The problem => Check every line below for the word "will" and copy the ones that have it.

*** Begin section ***

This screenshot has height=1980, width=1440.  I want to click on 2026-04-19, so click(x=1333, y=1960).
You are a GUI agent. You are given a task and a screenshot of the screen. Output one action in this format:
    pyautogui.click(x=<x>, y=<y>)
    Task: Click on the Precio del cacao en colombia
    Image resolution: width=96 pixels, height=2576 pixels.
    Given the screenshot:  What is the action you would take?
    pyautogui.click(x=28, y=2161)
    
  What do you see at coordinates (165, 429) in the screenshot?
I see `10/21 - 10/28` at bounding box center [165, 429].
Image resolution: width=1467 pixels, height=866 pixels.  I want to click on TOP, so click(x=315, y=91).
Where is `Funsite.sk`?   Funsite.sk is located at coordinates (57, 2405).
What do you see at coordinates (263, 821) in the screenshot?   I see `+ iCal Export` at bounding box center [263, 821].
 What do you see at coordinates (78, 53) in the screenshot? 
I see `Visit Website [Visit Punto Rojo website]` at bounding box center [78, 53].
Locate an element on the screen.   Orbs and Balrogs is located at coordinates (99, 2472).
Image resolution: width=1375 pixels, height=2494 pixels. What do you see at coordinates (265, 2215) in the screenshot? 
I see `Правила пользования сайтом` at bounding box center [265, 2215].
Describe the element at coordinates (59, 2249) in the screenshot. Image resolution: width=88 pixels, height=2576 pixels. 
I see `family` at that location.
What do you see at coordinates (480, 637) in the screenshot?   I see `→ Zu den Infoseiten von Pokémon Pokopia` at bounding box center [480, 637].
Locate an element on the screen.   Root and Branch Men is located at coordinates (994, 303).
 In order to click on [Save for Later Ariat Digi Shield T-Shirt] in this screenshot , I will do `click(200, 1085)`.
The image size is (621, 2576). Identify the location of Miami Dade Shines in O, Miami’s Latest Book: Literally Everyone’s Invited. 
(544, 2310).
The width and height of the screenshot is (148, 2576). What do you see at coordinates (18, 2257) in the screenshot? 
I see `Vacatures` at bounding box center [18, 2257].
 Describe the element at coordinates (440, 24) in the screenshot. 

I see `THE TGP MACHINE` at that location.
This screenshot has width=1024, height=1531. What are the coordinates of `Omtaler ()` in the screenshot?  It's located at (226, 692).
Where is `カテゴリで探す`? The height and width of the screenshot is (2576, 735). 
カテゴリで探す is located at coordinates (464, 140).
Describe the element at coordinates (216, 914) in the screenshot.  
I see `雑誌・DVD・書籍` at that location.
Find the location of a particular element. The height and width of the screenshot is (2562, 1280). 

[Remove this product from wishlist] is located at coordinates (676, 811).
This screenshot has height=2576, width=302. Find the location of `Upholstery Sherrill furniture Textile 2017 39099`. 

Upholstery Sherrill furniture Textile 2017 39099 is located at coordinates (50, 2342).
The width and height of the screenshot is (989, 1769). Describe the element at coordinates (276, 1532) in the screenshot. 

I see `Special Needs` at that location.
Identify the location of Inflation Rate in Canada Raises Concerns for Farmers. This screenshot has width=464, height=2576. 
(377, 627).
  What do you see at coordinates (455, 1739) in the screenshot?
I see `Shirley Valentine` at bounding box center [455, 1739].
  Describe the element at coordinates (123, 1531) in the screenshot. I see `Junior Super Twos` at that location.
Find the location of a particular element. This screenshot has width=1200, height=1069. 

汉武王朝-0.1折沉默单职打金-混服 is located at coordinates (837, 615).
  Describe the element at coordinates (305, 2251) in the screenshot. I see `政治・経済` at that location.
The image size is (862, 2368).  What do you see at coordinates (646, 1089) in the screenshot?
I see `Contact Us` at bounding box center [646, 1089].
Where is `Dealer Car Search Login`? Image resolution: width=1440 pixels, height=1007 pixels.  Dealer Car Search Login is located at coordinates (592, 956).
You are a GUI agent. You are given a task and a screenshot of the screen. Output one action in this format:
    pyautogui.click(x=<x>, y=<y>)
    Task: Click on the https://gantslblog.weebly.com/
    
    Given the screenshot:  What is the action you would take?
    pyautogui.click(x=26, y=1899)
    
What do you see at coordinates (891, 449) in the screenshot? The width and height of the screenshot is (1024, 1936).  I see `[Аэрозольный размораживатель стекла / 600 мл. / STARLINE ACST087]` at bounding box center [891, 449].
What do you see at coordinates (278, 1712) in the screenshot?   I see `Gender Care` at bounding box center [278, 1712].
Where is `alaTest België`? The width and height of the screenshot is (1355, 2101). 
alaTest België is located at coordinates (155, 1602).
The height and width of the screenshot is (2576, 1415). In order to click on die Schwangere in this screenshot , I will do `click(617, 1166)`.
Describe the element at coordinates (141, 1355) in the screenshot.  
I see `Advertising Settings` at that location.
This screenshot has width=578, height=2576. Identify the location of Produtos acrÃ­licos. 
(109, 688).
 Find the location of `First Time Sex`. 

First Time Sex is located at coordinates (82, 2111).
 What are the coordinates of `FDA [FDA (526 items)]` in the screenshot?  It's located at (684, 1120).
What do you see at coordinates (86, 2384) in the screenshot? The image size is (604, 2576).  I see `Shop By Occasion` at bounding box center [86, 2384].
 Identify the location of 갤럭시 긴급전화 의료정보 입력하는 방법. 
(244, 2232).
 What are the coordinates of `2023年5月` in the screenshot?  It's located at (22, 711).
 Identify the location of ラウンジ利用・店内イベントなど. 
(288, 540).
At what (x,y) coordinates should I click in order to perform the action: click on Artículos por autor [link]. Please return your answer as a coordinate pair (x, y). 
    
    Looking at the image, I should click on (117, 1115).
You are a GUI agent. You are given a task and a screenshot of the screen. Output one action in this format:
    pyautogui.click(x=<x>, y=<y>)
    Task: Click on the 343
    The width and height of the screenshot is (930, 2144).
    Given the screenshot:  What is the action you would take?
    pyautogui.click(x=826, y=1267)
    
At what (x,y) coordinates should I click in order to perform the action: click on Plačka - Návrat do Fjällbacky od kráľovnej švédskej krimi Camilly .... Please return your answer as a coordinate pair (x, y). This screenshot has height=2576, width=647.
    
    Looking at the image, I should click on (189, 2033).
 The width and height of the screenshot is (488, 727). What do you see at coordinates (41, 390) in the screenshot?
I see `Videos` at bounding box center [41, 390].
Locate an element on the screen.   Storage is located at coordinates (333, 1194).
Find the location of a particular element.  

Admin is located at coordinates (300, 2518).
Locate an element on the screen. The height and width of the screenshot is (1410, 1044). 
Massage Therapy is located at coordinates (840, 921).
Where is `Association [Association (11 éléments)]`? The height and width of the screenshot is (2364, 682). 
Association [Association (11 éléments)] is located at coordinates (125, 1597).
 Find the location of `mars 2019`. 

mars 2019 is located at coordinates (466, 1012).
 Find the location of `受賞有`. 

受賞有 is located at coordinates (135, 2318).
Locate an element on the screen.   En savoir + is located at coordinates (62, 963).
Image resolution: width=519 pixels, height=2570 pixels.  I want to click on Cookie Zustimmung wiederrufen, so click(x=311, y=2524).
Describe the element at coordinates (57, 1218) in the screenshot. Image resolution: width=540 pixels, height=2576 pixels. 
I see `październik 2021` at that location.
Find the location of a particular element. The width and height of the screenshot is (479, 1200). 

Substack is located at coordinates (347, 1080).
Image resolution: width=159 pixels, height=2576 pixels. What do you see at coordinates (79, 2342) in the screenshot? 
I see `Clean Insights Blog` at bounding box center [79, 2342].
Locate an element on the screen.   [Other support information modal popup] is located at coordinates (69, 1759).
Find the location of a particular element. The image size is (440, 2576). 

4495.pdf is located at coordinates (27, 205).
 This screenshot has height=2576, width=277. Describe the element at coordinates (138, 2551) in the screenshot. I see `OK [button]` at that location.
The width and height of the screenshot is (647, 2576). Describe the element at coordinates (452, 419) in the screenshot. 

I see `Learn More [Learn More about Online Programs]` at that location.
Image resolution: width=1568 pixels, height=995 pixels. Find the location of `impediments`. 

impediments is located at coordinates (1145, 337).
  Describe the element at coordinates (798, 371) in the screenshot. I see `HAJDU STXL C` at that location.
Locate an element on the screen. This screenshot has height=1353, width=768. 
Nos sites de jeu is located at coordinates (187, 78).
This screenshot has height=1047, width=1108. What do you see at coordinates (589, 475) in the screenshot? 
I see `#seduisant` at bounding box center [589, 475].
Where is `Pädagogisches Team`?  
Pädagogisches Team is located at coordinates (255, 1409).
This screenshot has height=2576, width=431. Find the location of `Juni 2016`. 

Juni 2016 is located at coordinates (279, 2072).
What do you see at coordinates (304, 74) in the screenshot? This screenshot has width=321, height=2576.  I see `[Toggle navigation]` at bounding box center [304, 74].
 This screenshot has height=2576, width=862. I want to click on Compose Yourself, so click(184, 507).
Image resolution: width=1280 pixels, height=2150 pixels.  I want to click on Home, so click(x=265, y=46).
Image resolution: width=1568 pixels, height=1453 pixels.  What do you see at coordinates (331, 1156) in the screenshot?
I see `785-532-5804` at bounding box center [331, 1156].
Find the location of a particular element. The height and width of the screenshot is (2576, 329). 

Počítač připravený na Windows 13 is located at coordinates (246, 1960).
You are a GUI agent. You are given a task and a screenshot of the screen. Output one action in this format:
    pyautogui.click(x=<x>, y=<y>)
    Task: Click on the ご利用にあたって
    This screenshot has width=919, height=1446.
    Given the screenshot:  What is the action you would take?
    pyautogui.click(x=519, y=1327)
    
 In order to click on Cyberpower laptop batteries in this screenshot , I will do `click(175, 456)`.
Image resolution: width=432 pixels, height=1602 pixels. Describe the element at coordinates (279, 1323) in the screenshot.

*** End section ***

Exercise output =>
 In order to click on [Save for Later Ariat Digi Shield T-Shirt] in this screenshot , I will do `click(200, 1085)`.
The height and width of the screenshot is (2576, 1415). In order to click on die Schwangere in this screenshot , I will do `click(617, 1166)`.
 In order to click on Cyberpower laptop batteries in this screenshot , I will do `click(175, 456)`.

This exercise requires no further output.